Marcus Connaughton leaves ‘niche’ radio show with ‘remarkable following’ after 15 years

Marcus Connaughton will drop his anchor and come ashore for the final time on Friday. Photograph: Seascapes/Twitter

Marcus Connaughton will drop his anchor and come ashore for the final time on Friday. Photograph: Seascapes/Twitter


When he drops anchor and comes ashore for the final time on Friday night after presenting his last edition of Seascapes, Marcus Connaughton will have completed a near epic voyage on the airwaves that has taken him all around the Irish coastline and up more than a few inland waterways.

For the past 15 years, Connaughton has been involved with Seascapes in one role or another - firstly producing the popular RTÉ Radio 1 show when it was presented by then RTÉ Marine Correspondent Tom McSweeney and then taking over as presenter when McSweeney retired in 2009.

“When Tom was presenting the show, he was the Marine Correspondent, it was news driven whereas when I started doing it, I hadn’t the resources to make it a news driven programme so it became more features driven,” said the Raheny-born Connaughton who turns 65 on Saturday.

Friday night will be the 1,427th edition of the programme and among the highlights for Connaughton, who joined RTÉ 29 years ago as a producer after a career in the record industry, is an interview he did last year with novelist, Dermot Bolger about his novel, The Lonely Sea and Sky.

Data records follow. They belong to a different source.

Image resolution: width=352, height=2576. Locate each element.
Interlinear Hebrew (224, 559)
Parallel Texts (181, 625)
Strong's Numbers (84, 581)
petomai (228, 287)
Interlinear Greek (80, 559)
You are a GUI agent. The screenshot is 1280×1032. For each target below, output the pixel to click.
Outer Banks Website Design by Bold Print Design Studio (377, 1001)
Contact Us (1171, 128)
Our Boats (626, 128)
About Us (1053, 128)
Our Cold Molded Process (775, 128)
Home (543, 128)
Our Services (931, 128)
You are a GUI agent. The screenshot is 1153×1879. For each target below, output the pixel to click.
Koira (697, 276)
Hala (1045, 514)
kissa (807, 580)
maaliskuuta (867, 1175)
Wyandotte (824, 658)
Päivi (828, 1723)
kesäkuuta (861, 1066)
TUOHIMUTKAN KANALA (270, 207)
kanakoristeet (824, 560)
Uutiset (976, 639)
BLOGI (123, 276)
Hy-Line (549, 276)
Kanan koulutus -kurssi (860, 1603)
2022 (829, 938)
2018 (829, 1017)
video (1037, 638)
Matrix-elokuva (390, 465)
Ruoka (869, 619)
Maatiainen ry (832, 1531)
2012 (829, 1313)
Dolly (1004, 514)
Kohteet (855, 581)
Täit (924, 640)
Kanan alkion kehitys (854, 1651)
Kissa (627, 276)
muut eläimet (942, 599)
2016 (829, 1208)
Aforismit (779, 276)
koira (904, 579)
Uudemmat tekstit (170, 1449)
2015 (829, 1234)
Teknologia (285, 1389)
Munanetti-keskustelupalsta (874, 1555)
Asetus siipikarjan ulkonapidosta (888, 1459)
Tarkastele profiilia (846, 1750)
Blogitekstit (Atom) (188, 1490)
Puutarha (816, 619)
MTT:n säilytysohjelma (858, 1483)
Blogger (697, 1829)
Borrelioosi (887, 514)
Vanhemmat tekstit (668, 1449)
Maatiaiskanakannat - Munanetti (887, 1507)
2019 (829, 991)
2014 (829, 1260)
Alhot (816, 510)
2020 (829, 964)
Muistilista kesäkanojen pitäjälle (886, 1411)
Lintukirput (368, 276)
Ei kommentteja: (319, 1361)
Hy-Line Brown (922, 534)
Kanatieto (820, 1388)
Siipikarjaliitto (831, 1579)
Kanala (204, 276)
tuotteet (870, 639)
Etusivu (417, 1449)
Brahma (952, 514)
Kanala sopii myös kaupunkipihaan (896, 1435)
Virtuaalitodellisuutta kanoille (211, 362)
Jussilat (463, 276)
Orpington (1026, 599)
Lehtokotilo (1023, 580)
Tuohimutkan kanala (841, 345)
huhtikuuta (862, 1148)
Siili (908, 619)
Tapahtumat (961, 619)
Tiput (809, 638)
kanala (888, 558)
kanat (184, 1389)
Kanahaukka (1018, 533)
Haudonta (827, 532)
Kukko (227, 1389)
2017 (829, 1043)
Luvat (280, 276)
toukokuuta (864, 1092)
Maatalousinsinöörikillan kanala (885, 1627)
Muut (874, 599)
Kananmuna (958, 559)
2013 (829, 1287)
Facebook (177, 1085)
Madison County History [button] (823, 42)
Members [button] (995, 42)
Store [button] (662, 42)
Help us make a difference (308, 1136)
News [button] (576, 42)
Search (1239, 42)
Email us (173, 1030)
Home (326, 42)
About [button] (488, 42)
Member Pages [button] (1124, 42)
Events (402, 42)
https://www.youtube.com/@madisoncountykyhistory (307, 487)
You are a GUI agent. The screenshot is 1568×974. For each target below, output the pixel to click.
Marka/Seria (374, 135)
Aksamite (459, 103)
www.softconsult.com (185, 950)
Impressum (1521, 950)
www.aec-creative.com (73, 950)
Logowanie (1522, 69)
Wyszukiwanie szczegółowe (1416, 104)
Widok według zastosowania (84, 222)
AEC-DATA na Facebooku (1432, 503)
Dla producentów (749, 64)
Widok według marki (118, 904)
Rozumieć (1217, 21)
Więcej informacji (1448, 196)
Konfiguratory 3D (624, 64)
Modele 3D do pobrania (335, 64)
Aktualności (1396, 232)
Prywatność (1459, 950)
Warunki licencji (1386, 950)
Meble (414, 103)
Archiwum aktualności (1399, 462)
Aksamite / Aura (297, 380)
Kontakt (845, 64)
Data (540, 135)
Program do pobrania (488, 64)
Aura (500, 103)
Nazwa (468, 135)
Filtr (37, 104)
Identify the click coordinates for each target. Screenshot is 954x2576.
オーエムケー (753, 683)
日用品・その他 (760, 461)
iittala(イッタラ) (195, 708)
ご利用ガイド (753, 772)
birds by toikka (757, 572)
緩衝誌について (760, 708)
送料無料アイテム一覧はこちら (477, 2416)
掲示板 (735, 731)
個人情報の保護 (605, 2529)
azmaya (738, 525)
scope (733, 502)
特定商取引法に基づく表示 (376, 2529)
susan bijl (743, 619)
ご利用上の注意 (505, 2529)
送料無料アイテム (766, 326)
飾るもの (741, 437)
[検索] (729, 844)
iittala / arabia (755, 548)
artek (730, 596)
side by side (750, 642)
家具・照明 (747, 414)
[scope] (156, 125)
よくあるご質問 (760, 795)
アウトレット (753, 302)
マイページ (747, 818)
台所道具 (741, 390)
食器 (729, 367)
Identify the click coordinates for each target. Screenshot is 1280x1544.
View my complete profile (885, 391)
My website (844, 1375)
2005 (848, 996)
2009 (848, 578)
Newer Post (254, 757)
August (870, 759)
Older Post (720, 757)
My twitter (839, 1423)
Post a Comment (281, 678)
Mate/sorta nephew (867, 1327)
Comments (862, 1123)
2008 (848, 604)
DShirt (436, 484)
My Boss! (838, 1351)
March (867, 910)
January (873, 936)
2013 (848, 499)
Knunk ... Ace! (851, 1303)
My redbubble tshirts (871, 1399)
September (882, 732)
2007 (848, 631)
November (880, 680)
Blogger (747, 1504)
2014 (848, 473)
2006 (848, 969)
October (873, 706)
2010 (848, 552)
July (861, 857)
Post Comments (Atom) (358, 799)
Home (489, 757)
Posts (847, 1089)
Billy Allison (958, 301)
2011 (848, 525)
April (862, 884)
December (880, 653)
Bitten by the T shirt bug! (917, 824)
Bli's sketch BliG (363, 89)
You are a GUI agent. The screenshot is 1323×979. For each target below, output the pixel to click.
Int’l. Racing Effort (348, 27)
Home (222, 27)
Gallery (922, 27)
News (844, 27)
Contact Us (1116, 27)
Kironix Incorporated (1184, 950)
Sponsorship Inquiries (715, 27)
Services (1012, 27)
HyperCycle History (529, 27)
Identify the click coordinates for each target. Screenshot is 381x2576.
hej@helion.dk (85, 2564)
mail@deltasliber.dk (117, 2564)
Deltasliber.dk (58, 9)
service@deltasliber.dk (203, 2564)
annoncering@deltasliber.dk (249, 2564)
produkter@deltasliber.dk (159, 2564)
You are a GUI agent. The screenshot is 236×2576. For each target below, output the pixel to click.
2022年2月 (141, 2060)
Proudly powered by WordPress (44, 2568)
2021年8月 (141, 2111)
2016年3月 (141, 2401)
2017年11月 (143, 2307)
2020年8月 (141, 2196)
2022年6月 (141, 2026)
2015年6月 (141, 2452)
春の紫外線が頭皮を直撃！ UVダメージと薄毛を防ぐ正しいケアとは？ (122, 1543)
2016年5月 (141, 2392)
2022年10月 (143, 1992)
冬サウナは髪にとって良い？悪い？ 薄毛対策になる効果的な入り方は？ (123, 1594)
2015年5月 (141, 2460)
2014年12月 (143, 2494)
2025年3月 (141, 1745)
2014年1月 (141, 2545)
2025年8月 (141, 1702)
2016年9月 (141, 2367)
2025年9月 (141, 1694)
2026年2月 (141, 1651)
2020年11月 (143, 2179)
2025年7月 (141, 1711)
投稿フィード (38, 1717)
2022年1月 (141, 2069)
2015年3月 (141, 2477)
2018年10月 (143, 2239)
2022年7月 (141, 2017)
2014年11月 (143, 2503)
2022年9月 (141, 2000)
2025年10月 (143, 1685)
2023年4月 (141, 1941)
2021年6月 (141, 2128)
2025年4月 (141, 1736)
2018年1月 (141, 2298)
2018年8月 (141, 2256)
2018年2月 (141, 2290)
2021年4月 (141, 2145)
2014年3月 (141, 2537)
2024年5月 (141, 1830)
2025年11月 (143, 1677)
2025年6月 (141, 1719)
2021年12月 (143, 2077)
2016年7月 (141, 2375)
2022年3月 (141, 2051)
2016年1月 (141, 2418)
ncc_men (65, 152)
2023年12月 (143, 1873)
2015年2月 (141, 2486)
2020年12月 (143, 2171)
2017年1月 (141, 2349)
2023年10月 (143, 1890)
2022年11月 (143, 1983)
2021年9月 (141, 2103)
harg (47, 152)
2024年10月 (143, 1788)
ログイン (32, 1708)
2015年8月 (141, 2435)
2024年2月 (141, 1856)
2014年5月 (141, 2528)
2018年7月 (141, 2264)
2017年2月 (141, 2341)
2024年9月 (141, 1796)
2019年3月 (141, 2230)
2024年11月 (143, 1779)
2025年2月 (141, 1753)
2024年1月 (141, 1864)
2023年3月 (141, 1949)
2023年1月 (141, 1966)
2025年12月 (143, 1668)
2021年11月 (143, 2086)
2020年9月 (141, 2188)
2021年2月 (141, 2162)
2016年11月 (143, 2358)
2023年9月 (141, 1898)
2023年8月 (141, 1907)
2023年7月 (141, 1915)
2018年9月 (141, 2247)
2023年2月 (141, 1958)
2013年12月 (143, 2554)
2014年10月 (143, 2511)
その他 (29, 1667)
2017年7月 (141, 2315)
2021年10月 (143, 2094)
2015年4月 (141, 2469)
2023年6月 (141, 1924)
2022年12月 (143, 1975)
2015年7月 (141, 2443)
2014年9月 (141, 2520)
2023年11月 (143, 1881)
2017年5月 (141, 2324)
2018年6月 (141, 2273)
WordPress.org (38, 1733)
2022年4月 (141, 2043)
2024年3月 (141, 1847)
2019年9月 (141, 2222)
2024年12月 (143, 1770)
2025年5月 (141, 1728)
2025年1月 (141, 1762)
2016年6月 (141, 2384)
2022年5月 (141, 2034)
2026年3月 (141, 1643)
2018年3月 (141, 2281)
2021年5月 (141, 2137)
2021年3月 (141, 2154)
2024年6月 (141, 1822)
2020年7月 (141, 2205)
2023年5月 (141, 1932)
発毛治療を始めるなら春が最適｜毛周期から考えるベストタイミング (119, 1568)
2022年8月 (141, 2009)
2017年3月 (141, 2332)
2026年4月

“Dermot’s late father was a seafarer from Wexford and the novel was inspired by the story of the MV Kerlogue and is a fine tribute to the Irish sailors who risked their lives sailing through war time waters to keep Ireland supplied - Dermot is so articulate and descriptive, it’s a definite highlight.”

For Connaughton, producing and presenting Seascapes has enabled him to meet some of the fascinating people around the Irish coast and along the inland water ways and hear their stories - something which has ensured a great variety to the show.

Assisting him in that regard are a pool of contributors such as Hugh Oram and Norman Freeman as well as Gerry Flynn from Inshore Ireland, Lorna Siggins of The Irish Times and countless members of the RNLI from stations around the country who help make the programme so eclectic.

And it’s a formula that works - as Connaughton explains: “It’s extraordinary the number of people who don’t have a connection with the sea and yet listen to the programme - I’ve really enjoyed my stint on Seascapes - it’s a niche programme but with a remarkable following.”

Connaughton is somewhat coy about his last show but, perhaps not surprisingly for a serious music aficionado with a love of folk, rock and blues who once played Motorhead’s Ace of Spades on the show to mark a Metal Cruise out of Tilbury Docks, he plans to include some music on Friday night.

“I have a few surprises coming out of the Seascapes locker but one I can declare, is an interview I did with Ian Gillan of Deep Purple back in 1993 when he described to me how he and Jon Lord wrote Smoke on the Water, so listeners will get to hear that - it’s all about finding the unlikely.”